When it comes to handhelds, it's back to the designer stone age (so to speak). Palm computing is not limited in its processing power (I've seen a number of units that are at least as smart as a 486). Mostly it's limited by its connection to the web (though teensy screen sizes don't help much either) which is typically a direct connection to the computer (say, through a serial port. Or an Appletalk port for the other side of the fence). Not is particularly fast, at least for convenient transfer of large files on the run. Cellular systems (analog and digital) aren't any faster. And the situation won't be improving much any time soon.

It's a good guess that over the next few years wireless data transfer will improve (I don't know if anything can speed up a serial port), increasing the convenience of handhelds, which in turn will increase their popularity. Repeat. However, how much it will improve is anyone's guess. Bandwidth will always grow slower than the hardware. Even if bandwidth improves, unless cell time becomes free like air (*snort*), Palm owners will certainly base their surf decisions on time. Essentially, the faster they can get what they're looking for and then hang up to read it offline, the better.

So what's it all mean? That's hard to say (I'm just talking here, I didn't promise you any hard answers or wise solutions). Maybe for most of web designers it will have little effect. PDAs are nowhere near as prolific as desktop units. Perhaps creating lean and mean content won't be a problem except for a select few sites whose mandate is to supply a customer with content-to-go. Maybe by the time remote content becomes a common consideration, bandwidth won't be. Food for thought.
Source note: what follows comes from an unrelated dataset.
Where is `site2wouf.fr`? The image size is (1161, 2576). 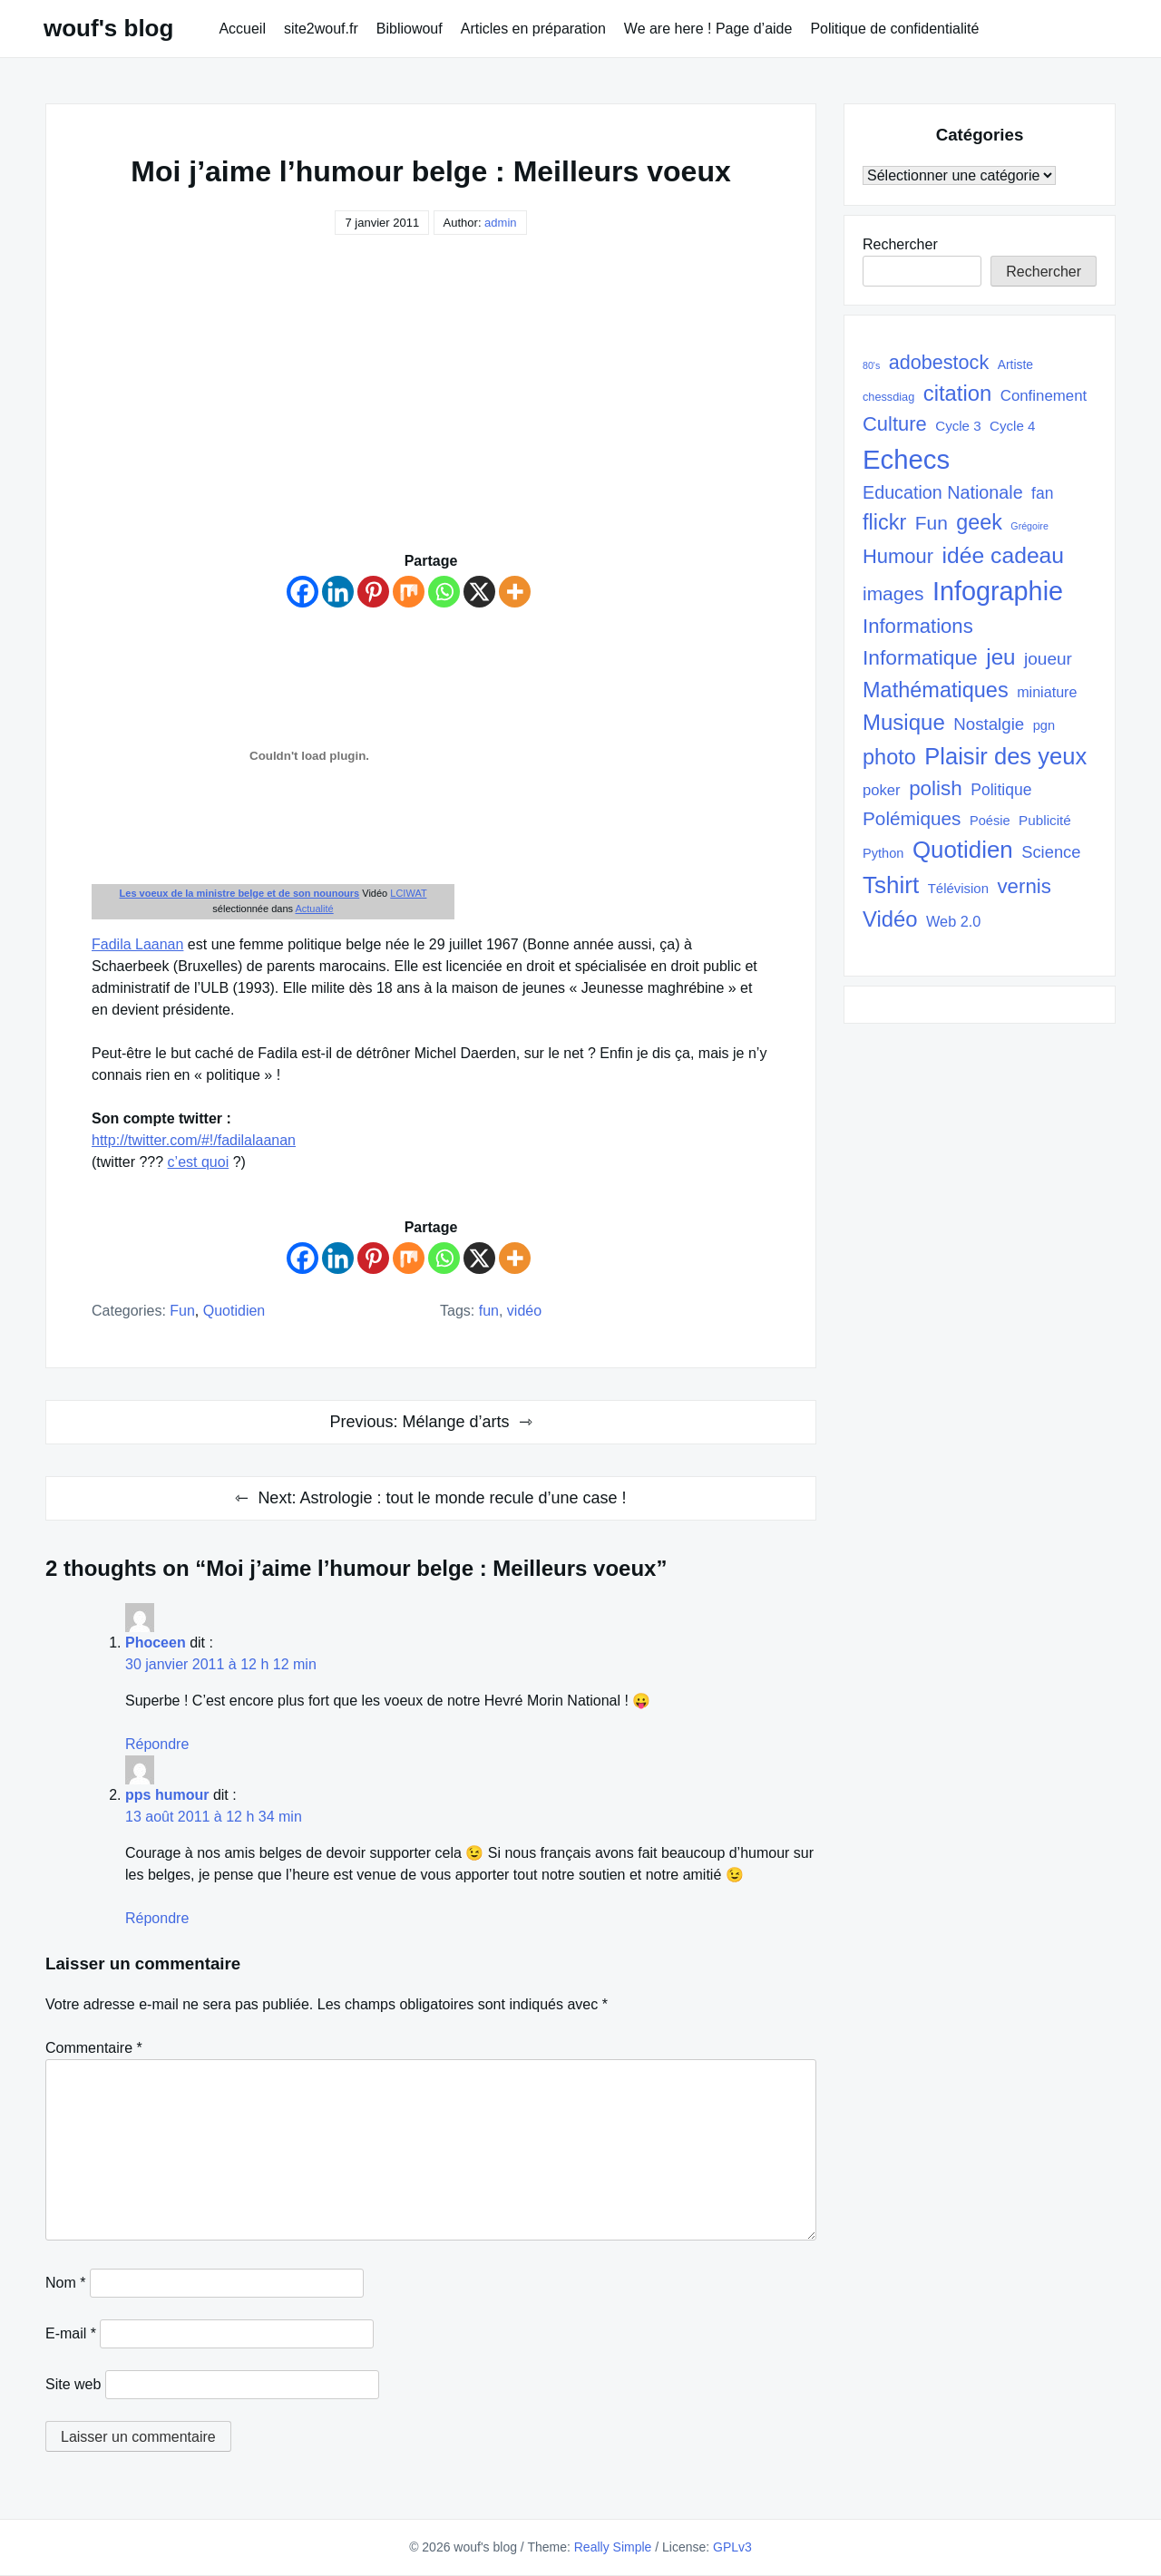
site2wouf.fr is located at coordinates (321, 28).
Actually, now that I think about it, when you consider the number of cellphones out there, with text messaging built into the system as a throwaway freebie, maybe you'd better start eating that thought food now. It should be a foregone conclusion to web designers (even if it often isn't to the people who employ them) that the sites on the web who get all the looks are the ones who provide content and even in the megahertz future we live in, content is still largely text. And the one constant in browsing-a-go-go is text. Portables love text.

Or maybe I'm on crack. I guess the next few years will tell the tale. With companies like Nokia, Ericsson, Motorola, Unwired Planet, Nortel, Philips, Siemens, and Mitsubishi all endorsing WAP (Wireless Application Protocol) and installing WAP browsers in their products, it's sure looking like my rock habit isn't as big as you might think. In the meantime I'm off to Content Heaven. Ta!